Опять же — тут можно сколько угодно морализировать, обличать узость чужих душ (да хоть бы и своей!), но факт остаётся фактом: обычный человек неспособен вместить в себя всю боль мира. Ни раньше, в прежние века не был способен, ни сейчас. Но если в прежние века люди сталкивались с чужой бедой непосредственно в жизни, и количество таких столкновений, как правило, было соразмерно силам души, то современный человек благодаря информационным технологиям соприкасается с невозможным для него объёмом несчастья. И черствеет просто чтобы не сломаться, чтобы не сойти с ума. Святой человек на его месте выдержал бы, великие святые могли молиться за весь мир, а мы — обычные, грешные люди…
Но вот ещё в чём беда — отворачиваясь от непосильной беды, мы нередко отворачиваемся вообще от любой. Скажем, если в наших силах откликнуться на проблемы трёх человек, без ущерба для нашей психики, а на нас сваливаются проблемы трёх тысяч, то мы не помогаем вообще никому. Наши защитные механизмы, наши внутренние «файерволлы» работают слишком активно — отсекают вообще всякое участие, всякое сострадание.
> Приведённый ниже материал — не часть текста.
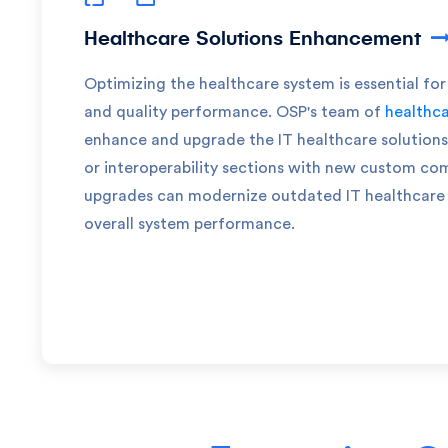
Healthcare Solutions Enhancement
Optimizing the healthcare system is essential for
and quality performance. OSP's team of
healthca
enhance and upgrade the IT healthcare solutions 
or interoperability sections with new custom c
upgrades can modernize outdated IT healthcare 
overall system performance.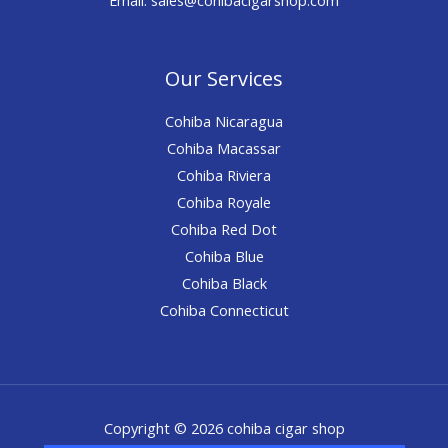
Our Services
Cohiba Nicaragua
Cohiba Macassar
Cohiba Riviera
Cohiba Royale
Cohiba Red Dot
Cohiba Blue
Cohiba Black
Cohiba Connecticut
Copyright © 2026 cohiba cigar shop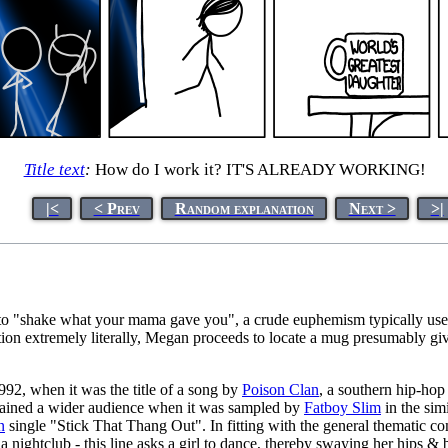
Title text
:
How do I work it? IT'S ALREADY WORKING!
|<
< Prev
Random explanation
Next >
>|
 to "shake what your mama gave you", a crude euphemism typically used 
ation extremely literally, Megan proceeds to locate a mug presumably g
92, when it was the title of a song by
Poison Clan
, a southern hip-hop
ained a wider audience when it was sampled by
Fatboy Slim
in the sim
n
single "Stick That Thang Out". In fitting with the general thematic co
 nightclub - this line asks a girl to dance, thereby swaying her hips 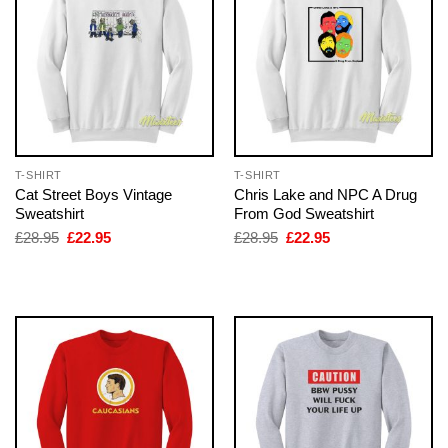
T-SHIRT
T-SHIRT
Cat Street Boys Vintage
Chris Lake and NPC A Drug
Sweatshirt
From God Sweatshirt
Original
Current
Original
Current
£
28.95
£
22.95
£
28.95
£
22.95
price
price
price
price
was:
is:
was:
is:
£28.95.
£22.95.
£28.95.
£22.95.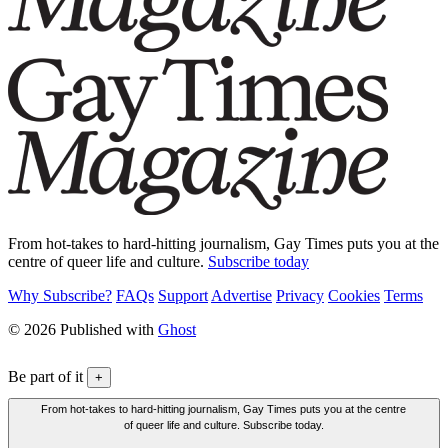
From hot-takes to hard-hitting journalism, Gay Times puts you at the
centre of queer life and culture.
Subscribe today
Why Subscribe?
FAQs
Support
Advertise
Privacy
Cookies
Terms
© 2026 Published with
Ghost
Be part of it
+
From hot-takes to hard-hitting journalism, Gay Times puts you at the centre
of queer life and culture. Subscribe today.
Так вот и возникает окамененное нечувствие — настоящее, бетонной твёрдости, касающееся уже не виртуальности, а самой что ни на есть реальной жизни.
Что-то, конечно, с этим надо делать. Но я не знаю, что. Отключиться от информационных потоков, сосредоточиться только на семье, на отношениях с родственниками и знакомыми, соседями и сослуживцами? Вернуться в XIX век? Для большинства из нас это невозможно, мы слишком плотно вросли в информационную среду. Более того, когда пытаемся помочь кому-то, кого знаем лично — мы чаще всего используем для этого интернет. Интернет, в котором на тысячу окаменевших находится один неравнодушный, но в — пересчёте на миллионы пользователей! — неравнодушных оказывается много. И если мы, не окаменевшие окончательно, дружно свалим из сети — пострадают те, о ком мы так никогда и не узнаем. Те, кому мы могли бы помочь.
Конечно, есть абсолютно правильный и очевидный рецепт. Жить по-христиански, соблюдать заповеди, бороться со своими грехами, участвовать в жизни Церкви, исповедоваться и причащаться. Тогда душа расширится, тогда в неё можно многих вместить. Словом, «стяжи Дух Святой — и тысячи вокруг тебя спасутся».
Но прямо скажем — это узкий путь. Не то чтобы он был большинству из нас невозможен, но… но как-то пока не очень получается. Да и не может получиться быстро, это дорога на всю жизнь, и духовные плоды вырастают очень нескоро. Что же делать, пока они не выросли? Как не окаменеть душой, живя в информационном обществе? Тем более что этот вопрос актуален не только для христиан, но и вообще для всех.
Может быть, для начала избавиться от гигантомании? Помочь двум-трём — и не считать себя при этом последней сволочью, что не помогаешь двум-трём тысячам. Одной грудью можно кинуться только на одну амбразуру.
Может, сталкиваясь с какой-то чудовищной историей и не чувствуя в себе сил провести самостоятельное расследование, нужно не выбрасывать её из сознания, а коротко, но искренне помолиться за всех её участников?
А может, не забывать о том, что мир хоть и лежит во зле, но злом не исчерпывается? Что в мире есть глаза близких, горячий чай, музыка и звёзды? Не говоря уже обо всём остальном.
Потому что если забыть — то наш информационный век действительно окаменеет.